Extracted page text data:
---

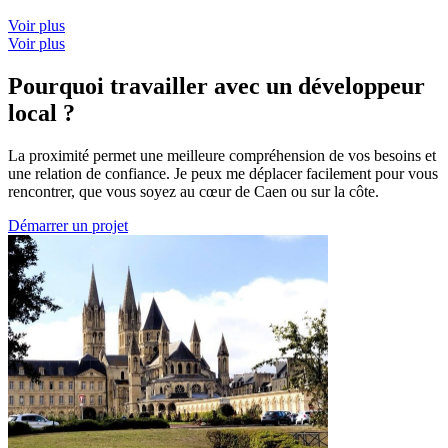
Voir plus
Voir plus
Pourquoi travailler avec un développeur
local ?
La proximité permet une meilleure compréhension de vos besoins et
une relation de confiance. Je peux me déplacer facilement pour vous
rencontrer, que vous soyez au cœur de Caen ou sur la côte.
Démarrer un projet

---

Activity — Pull every line containing the string "vous" out of the data above and copy it.

Solution for this problem —
une relation de confiance. Je peux me déplacer facilement pour vous
rencontrer, que vous soyez au cœur de Caen ou sur la côte.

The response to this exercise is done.